Говорят, Зейдлиц несколько дней назад снова заявил, что котел уже не прорвать никогда – ни изнутри, ни снаружи. В нем можно продержаться только до середины января, в лучшем случае до начала февраля. А потом конец. Но даже если допустить, что продвижение деблокирующих войск из направления Ростова пойдет успешно, неужели всерьез считают, что мы здесь продержимся так долго? Да, почки цепляются за каждый клочок земли это так. Но солдаты, лежащие под минометным огнем сегодня, – это уже не те солдаты, что вели бои месяц назад. Те уже давно превратились в замороженные трупы, которые служат нам защитным валом, – из них сложен бруствер, простреливаемый пулями. А те, что пока еще стоят в окопах или глядят в амбразуры, – это солдаты из обозов и тыловых служб. Однажды не останется и их. Что тогда? Неужели ради одного пункта на карте действительно должны погибнуть сотни тысяч?

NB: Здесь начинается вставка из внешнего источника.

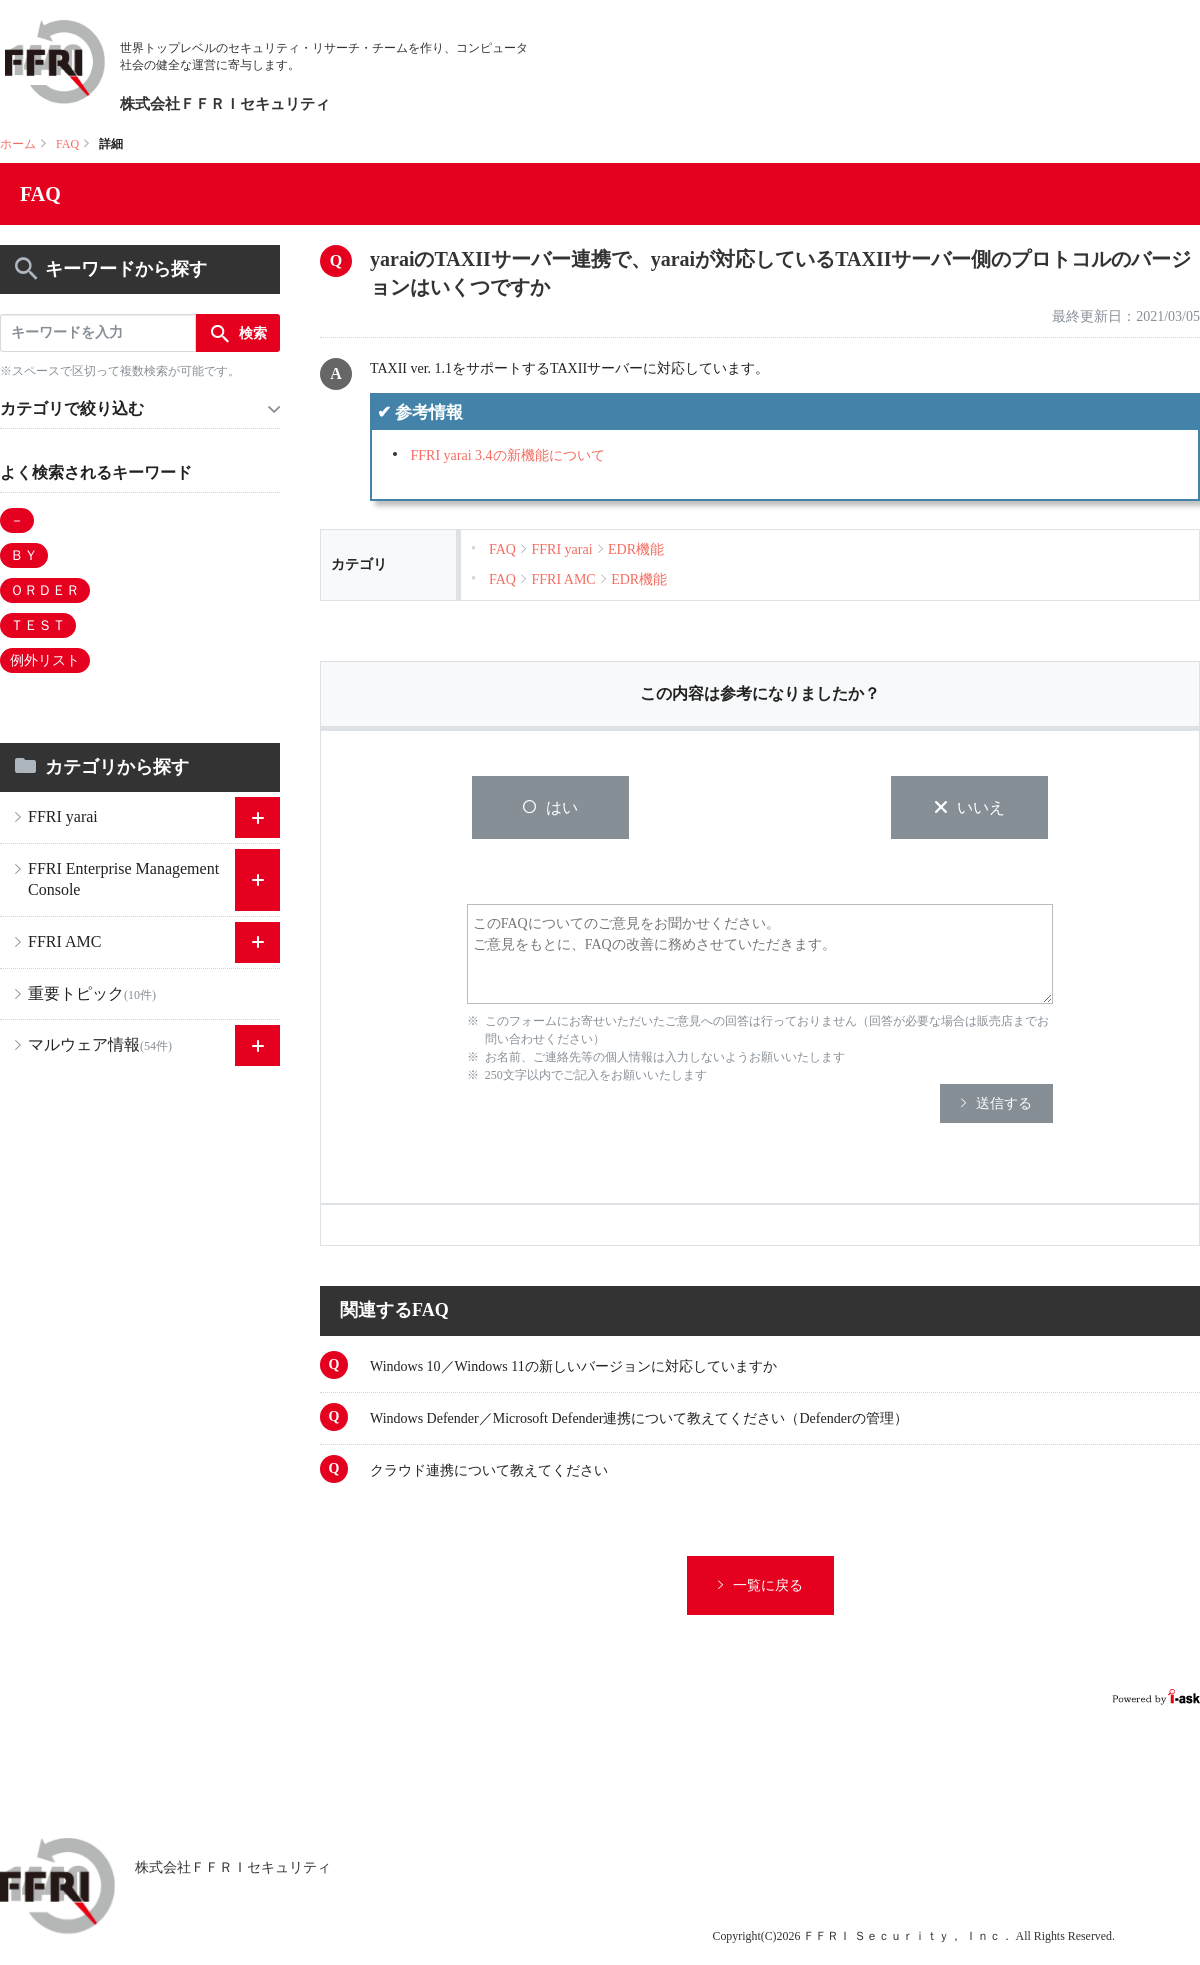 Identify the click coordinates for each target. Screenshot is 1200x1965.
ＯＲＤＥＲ (45, 590)
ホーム (18, 144)
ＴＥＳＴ (38, 625)
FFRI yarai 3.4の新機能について (508, 455)
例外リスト (45, 660)
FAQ (67, 144)
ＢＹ (24, 555) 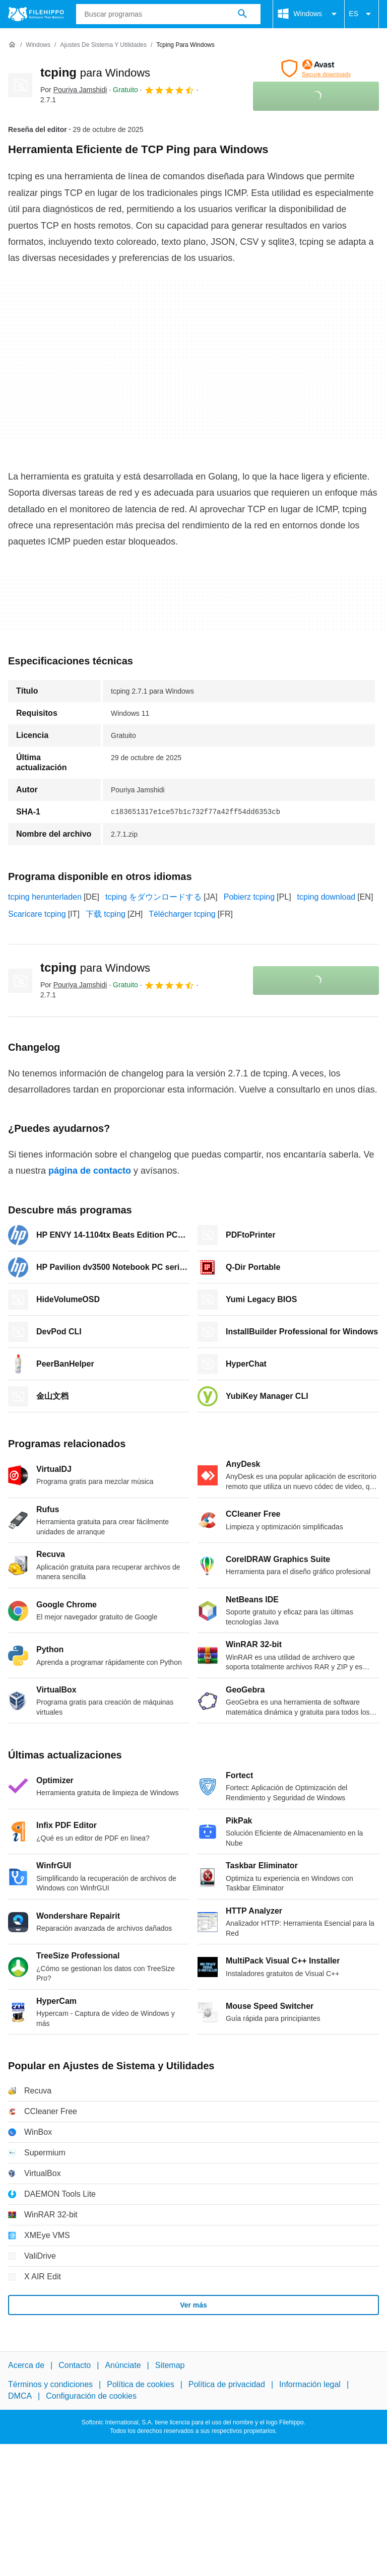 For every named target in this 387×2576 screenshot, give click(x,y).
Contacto (74, 2365)
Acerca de (26, 2365)
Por (73, 90)
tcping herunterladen (45, 897)
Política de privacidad (226, 2385)
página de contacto (89, 1171)
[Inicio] (12, 44)
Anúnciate (123, 2365)
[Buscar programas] (242, 14)
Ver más (193, 2305)
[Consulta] (168, 14)
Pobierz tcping (249, 897)
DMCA (20, 2396)
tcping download (326, 897)
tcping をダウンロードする (153, 897)
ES (361, 14)
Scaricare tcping (37, 914)
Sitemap (170, 2365)
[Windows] (38, 45)
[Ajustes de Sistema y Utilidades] (103, 45)
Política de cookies (140, 2385)
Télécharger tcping (182, 914)
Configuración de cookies (91, 2396)
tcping (95, 72)
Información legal (310, 2385)
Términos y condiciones (50, 2385)
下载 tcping (105, 914)
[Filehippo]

Иногда в голову приходит страшная мысль: мы должны умереть здесь потому, что этого хотят! Мысль чудовищная, сознаюсь. Но при методах нашей пропаганды и ее любви к красивым словам о жертвенной смерти гибель нашей армии, право, весьма кстати, чтобы подхлестнуть уставший от войны народ и вызвать в нем фанатизм, жаждущий отмщения. Да, уж пресса-то сумеет выгодно подать это: смотрите, целая армия пожертвовала собой за фюрера и рейх; отомстить за ее гибель – ваш священный долг! В меньших масштабах мы уже видели это, когда в Нарвике английский флот пустил ко дну германские миноносцы. А нас – тех, кто еще стоит здесь потому, что чувствует себя связанным присягой и не знает, как себе помочь, – посмертно превратят в нибелунгов нашего времени. Будут восхвалять нас как воскрешение древнегерманской воинской верности, мы должны будем служить примером и стимулом для немецкой молодежи. Молодые новобранцы, которые в начале войны еще протирали штаны на школьных партах, будут подражать нам в нашем безумии и ослеплении и слепо устремляться в бескрайнюю страну на Востоке. Навстречу собственной смерти. А мы стали бы для них образцом.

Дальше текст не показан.